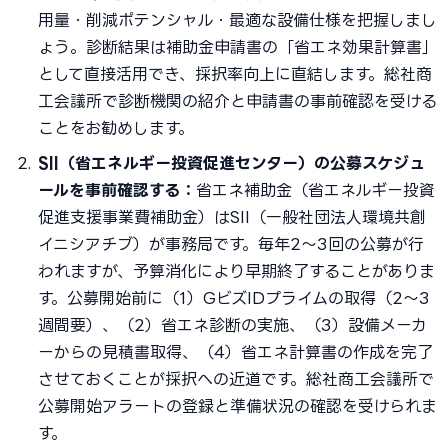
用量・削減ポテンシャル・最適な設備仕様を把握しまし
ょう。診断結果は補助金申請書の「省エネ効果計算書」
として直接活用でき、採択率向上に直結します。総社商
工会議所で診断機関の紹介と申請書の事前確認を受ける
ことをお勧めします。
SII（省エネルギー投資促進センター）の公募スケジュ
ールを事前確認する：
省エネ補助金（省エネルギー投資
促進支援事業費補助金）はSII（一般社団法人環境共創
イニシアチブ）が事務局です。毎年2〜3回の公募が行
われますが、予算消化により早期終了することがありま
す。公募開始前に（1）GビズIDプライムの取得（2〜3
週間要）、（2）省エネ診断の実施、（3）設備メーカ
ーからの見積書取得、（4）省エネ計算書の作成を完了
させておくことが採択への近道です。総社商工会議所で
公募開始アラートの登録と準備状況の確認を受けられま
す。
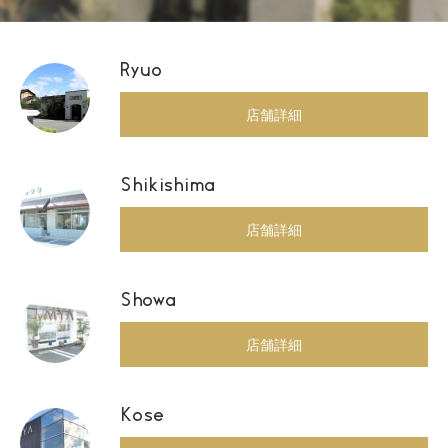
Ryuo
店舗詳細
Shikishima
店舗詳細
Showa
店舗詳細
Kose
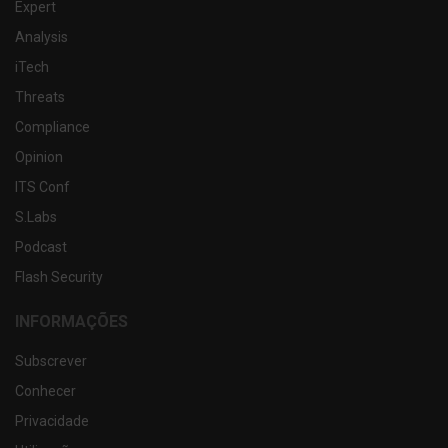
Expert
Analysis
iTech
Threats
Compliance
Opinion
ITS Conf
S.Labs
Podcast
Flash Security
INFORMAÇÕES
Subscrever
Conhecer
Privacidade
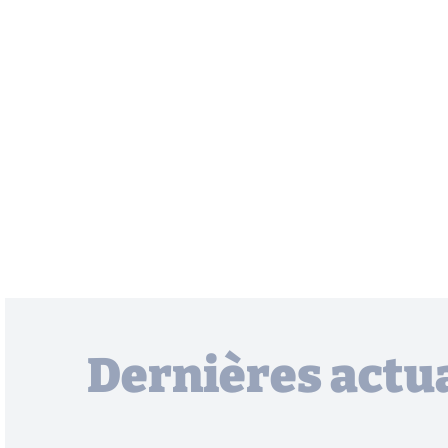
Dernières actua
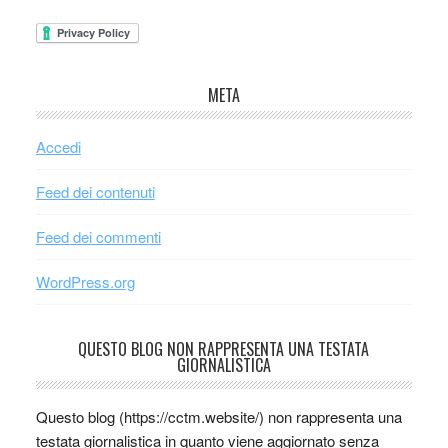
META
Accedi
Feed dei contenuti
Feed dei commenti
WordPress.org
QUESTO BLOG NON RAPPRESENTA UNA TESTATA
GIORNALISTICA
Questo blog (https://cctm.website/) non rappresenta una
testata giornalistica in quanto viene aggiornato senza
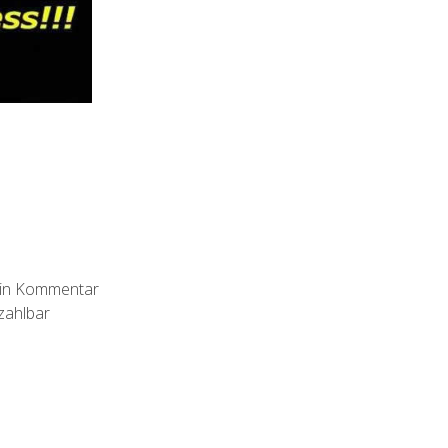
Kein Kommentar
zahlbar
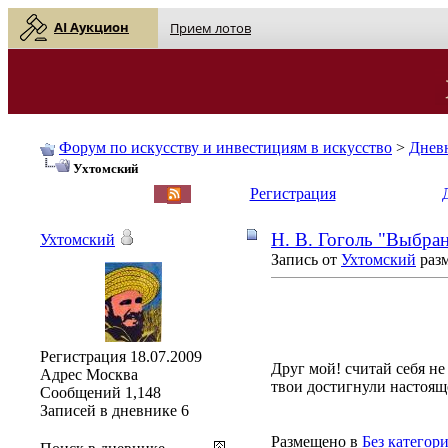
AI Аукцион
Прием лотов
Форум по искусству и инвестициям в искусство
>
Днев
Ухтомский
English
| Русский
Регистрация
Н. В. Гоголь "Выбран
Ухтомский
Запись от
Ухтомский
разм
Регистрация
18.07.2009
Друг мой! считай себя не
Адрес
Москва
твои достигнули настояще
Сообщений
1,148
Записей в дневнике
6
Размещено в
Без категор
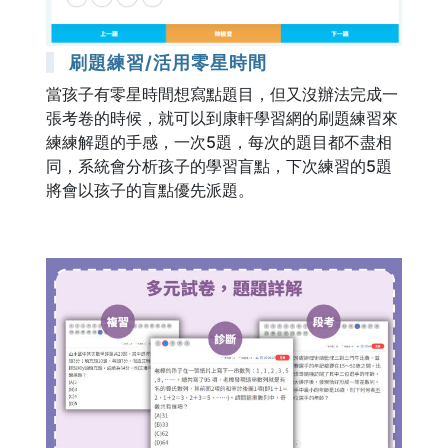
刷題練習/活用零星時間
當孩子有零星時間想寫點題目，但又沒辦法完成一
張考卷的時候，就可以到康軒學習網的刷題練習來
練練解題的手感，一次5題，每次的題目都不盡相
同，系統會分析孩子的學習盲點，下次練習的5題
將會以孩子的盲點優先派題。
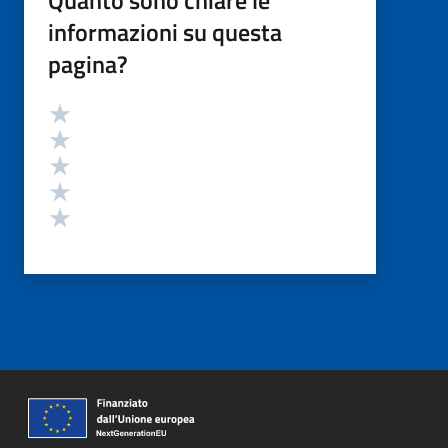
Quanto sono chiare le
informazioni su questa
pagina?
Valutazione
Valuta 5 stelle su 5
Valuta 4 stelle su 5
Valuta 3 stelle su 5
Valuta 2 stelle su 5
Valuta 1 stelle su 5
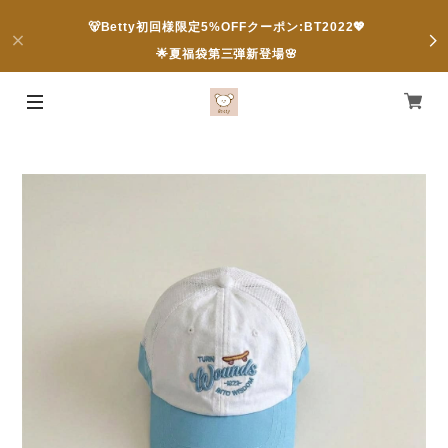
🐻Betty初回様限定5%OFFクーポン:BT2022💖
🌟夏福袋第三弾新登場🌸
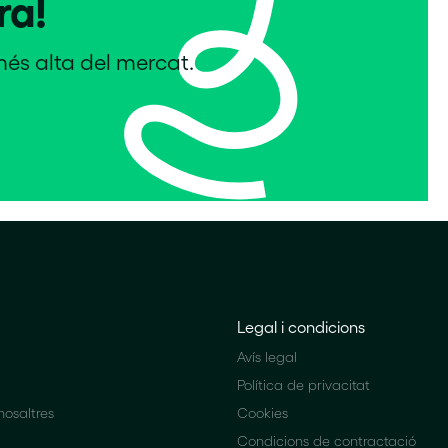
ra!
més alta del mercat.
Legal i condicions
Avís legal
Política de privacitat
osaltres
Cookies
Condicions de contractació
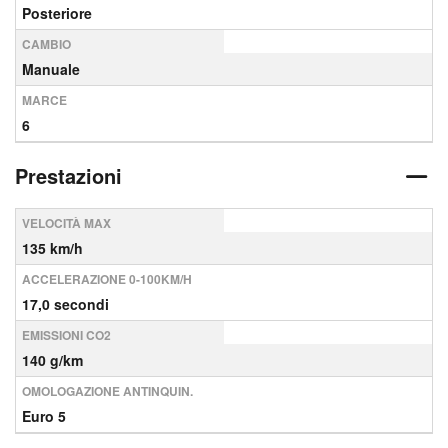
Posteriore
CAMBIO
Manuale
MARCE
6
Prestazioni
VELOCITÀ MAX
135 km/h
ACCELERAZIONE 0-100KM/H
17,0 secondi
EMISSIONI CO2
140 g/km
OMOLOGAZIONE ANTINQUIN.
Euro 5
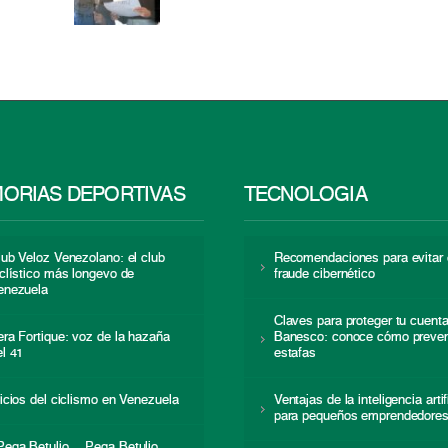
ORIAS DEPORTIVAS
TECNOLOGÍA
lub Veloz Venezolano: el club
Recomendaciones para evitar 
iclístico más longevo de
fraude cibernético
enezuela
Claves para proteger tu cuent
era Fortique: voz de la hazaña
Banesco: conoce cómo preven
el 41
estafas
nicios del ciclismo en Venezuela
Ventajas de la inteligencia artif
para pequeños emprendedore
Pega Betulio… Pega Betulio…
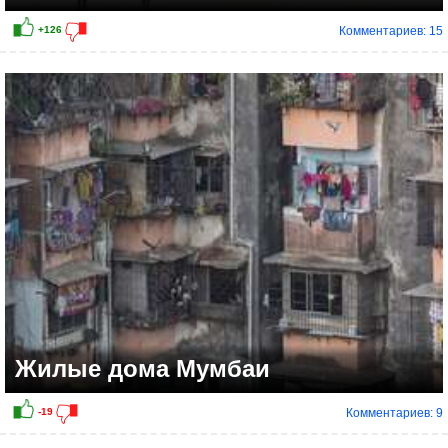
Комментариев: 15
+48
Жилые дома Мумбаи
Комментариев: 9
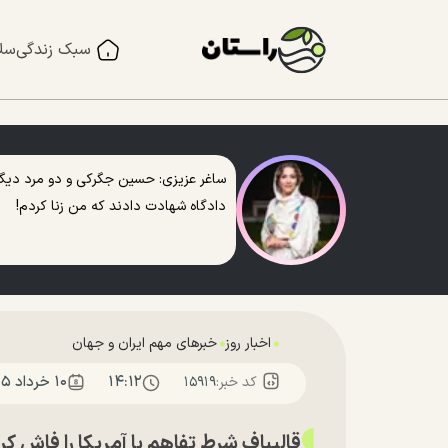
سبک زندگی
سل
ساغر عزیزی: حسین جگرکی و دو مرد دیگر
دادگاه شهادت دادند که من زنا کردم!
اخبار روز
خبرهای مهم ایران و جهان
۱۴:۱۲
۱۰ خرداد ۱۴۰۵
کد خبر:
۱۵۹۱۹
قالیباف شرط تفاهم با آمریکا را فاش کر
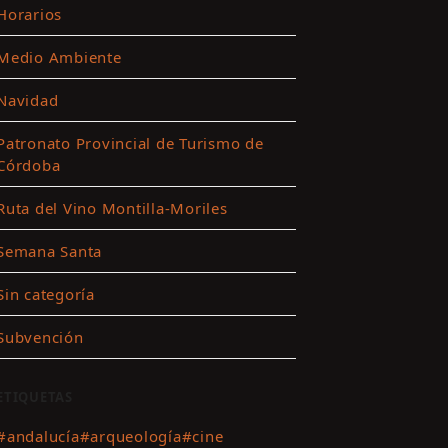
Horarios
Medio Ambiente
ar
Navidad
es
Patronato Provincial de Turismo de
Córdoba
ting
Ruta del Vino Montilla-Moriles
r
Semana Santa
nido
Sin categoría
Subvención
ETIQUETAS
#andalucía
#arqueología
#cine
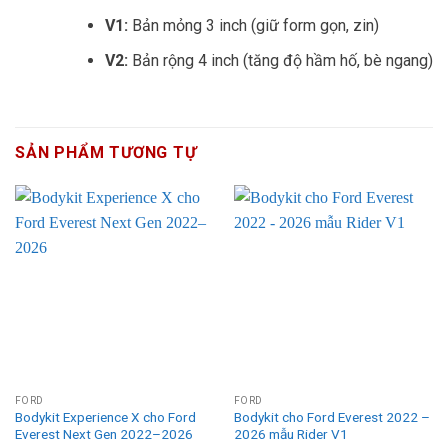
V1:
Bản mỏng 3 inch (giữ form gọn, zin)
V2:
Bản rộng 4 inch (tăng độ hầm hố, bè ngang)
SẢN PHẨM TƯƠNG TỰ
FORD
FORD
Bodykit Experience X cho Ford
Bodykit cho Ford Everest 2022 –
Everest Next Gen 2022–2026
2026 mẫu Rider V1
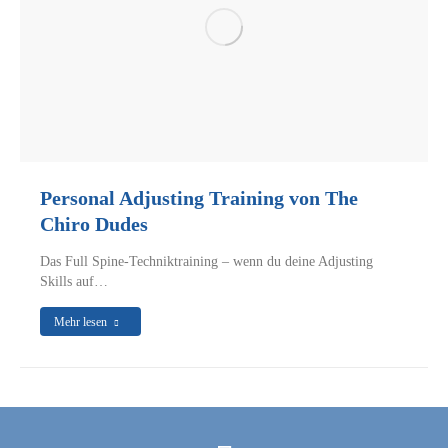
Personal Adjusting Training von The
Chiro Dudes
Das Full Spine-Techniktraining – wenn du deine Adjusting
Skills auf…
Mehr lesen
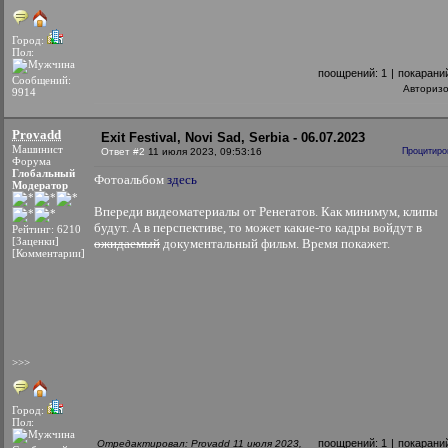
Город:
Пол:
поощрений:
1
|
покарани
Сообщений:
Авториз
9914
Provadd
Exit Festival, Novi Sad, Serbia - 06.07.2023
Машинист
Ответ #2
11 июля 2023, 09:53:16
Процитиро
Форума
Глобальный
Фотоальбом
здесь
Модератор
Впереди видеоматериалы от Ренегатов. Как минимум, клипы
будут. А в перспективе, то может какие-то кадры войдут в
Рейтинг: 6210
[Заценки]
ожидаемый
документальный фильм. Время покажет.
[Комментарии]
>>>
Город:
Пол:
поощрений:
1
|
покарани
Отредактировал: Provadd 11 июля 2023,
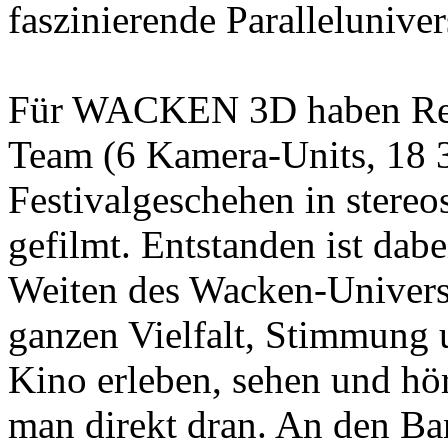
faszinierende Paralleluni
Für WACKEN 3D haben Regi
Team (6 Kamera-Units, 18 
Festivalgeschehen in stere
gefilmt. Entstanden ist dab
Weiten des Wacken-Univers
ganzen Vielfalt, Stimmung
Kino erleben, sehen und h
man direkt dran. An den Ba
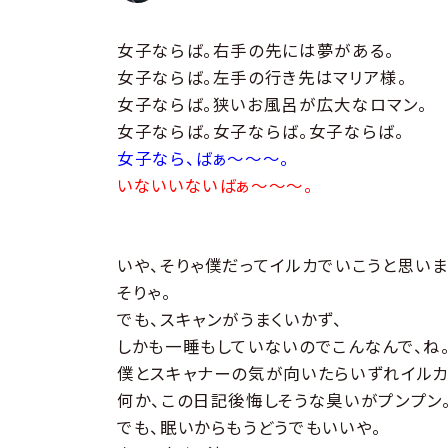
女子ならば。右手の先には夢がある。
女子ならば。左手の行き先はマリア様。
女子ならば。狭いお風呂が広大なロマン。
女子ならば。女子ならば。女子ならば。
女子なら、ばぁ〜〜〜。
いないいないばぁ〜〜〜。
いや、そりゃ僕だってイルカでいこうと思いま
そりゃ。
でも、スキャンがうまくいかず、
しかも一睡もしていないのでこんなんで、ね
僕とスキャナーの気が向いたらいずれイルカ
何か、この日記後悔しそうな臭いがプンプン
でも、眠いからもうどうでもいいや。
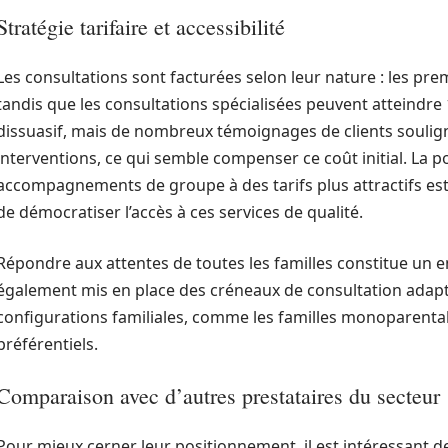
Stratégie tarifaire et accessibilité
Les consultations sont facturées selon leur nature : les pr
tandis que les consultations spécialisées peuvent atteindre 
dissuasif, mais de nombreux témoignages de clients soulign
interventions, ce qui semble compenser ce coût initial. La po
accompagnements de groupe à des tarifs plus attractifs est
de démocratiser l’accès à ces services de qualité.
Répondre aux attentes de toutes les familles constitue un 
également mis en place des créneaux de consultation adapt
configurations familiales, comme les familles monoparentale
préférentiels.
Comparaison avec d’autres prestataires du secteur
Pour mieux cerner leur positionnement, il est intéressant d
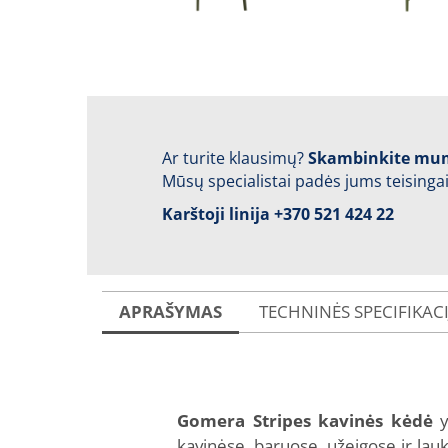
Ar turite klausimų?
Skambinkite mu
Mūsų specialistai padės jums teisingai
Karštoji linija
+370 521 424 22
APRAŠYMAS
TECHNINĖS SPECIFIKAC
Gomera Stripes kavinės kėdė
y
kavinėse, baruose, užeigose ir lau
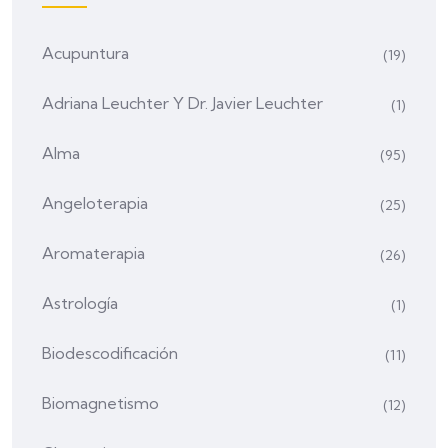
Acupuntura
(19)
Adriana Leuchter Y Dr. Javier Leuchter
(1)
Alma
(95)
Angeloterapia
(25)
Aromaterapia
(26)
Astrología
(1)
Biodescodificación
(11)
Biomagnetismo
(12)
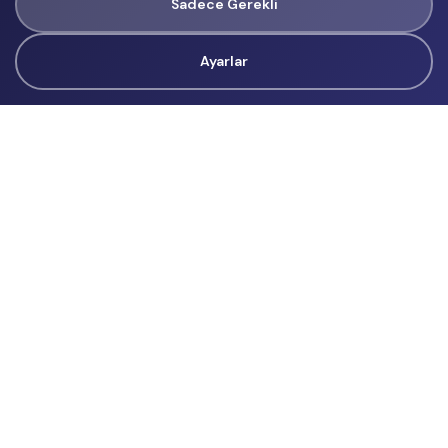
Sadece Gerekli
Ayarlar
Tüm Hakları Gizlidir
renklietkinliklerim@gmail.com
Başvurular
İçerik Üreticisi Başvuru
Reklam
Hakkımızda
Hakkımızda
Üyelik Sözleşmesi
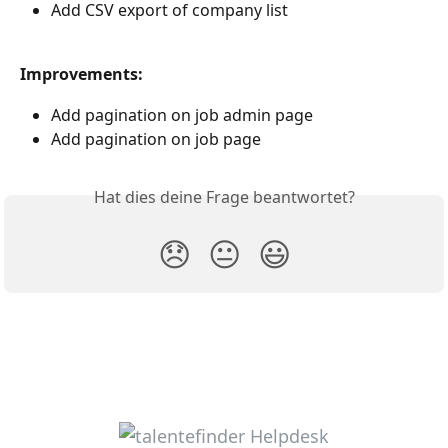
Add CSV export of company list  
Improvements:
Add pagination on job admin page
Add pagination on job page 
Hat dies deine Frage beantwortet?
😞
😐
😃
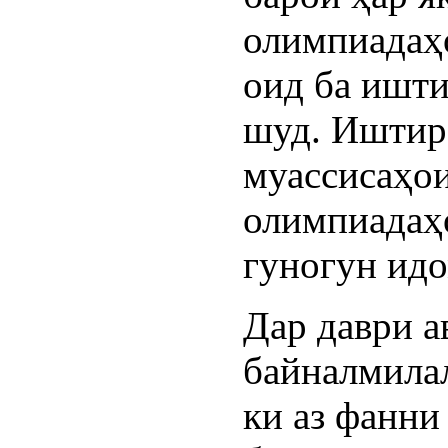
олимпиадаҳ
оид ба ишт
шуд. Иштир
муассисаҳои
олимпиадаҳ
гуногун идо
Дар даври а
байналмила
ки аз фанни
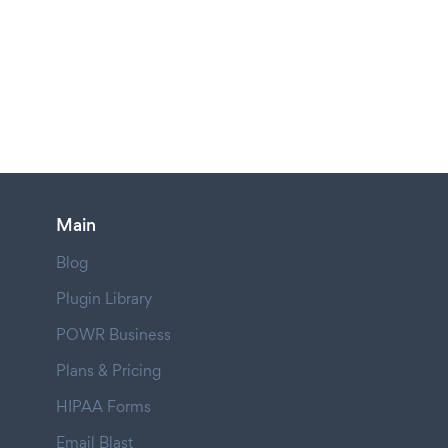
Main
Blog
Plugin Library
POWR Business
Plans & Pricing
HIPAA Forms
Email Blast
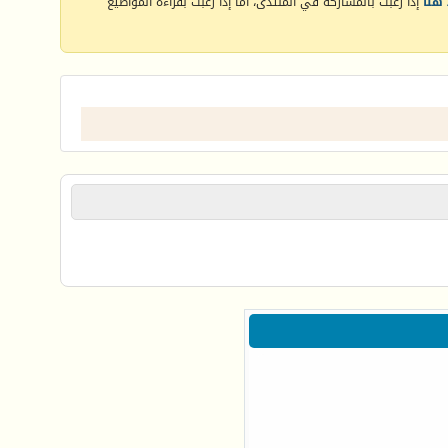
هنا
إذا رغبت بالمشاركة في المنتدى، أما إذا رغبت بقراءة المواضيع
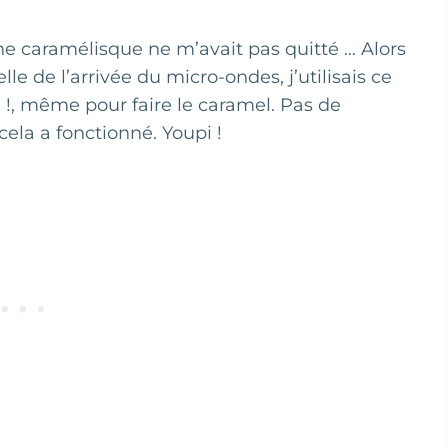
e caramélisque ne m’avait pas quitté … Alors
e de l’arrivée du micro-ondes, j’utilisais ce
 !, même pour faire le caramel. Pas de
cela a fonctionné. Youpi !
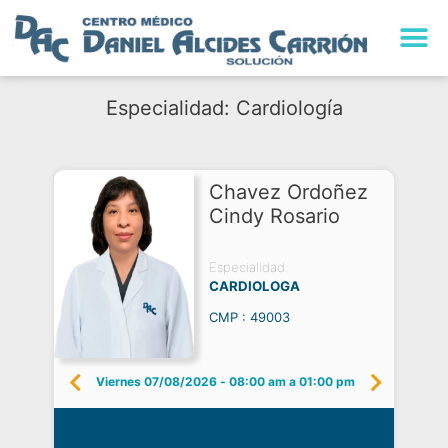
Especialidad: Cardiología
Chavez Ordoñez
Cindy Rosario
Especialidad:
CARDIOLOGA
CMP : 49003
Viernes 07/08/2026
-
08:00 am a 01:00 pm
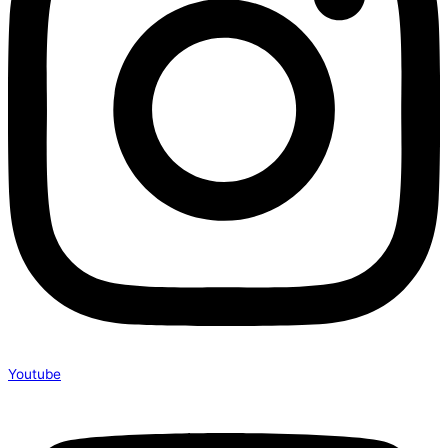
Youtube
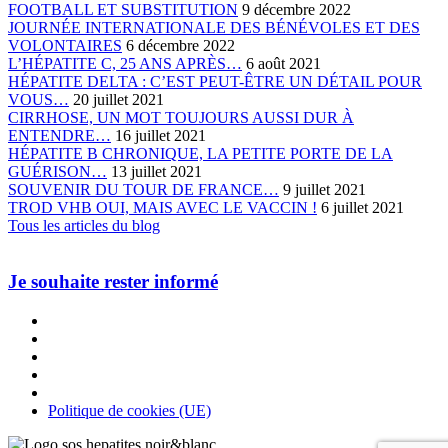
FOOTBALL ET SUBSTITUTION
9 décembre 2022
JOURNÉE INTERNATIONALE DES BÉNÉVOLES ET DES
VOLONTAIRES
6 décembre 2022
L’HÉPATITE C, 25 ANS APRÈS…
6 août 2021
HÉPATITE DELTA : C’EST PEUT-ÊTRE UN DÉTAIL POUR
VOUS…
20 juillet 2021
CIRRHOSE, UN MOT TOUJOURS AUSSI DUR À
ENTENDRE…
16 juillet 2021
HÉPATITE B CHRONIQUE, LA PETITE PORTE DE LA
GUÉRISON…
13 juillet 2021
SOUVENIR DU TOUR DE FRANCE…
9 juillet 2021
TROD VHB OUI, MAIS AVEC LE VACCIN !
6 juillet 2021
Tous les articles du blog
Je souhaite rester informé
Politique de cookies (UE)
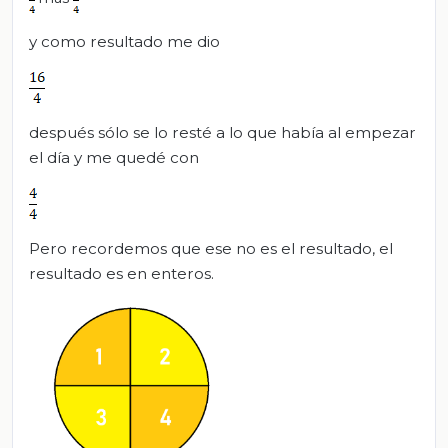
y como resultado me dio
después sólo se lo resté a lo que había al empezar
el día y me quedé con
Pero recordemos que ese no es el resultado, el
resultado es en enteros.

-------------------------

Task requirements: Set down word for word the lines above from the one with "Форум по искусству и инвестициям в искусство" up to and including the one with "era Fortique: voz de la hazaña". Omit every picture.

Response below:
Форум по искусству и инвестициям в искусство
>
Днев
Ухтомский
English
| Русский
Регистрация
Н. В. Гоголь "Выбран
Ухтомский
Запись от
Ухтомский
разм
Регистрация
18.07.2009
Друг мой! считай себя не
Адрес
Москва
твои достигнули настояще
Сообщений
1,148
Записей в дневнике
6
Размещено в
Без категор
刷題練習/活用零星時間
當孩子有零星時間想寫點題目，但又沒辦法完成一
張考卷的時候，就可以到康軒學習網的刷題練習來
練練解題的手感，一次5題，每次的題目都不盡相
同，系統會分析孩子的學習盲點，下次練習的5題
將會以孩子的盲點優先派題。
Quanto sono chiare le
informazioni su questa
pagina?
Valutazione
Valuta 5 stelle su 5
Valuta 4 stelle su 5
Valuta 3 stelle su 5
Valuta 2 stelle su 5
Valuta 1 stelle su 5
🐻Betty初回様限定5%OFFクーポン:BT2022💖
🌟夏福袋第三弾新登場🌸
ra!
més alta del mercat.
Legal i condicions
Avís legal
Política de privacitat
osaltres
Cookies
Condicions de contractació
Posteriore
CAMBIO
Manuale
MARCE
6
Prestazioni
VELOCITÀ MAX
135 km/h
ACCELERAZIONE 0-100KM/H
17,0 secondi
EMISSIONI CO2
140 g/km
OMOLOGAZIONE ANTINQUIN.
Euro 5
ORIAS DEPORTIVAS
TECNOLOGÍA
lub Veloz Venezolano: el club
Recomendaciones para evitar 
iclístico más longevo de
fraude cibernético
enezuela
Claves para proteger tu cuent
era Fortique: voz de la hazaña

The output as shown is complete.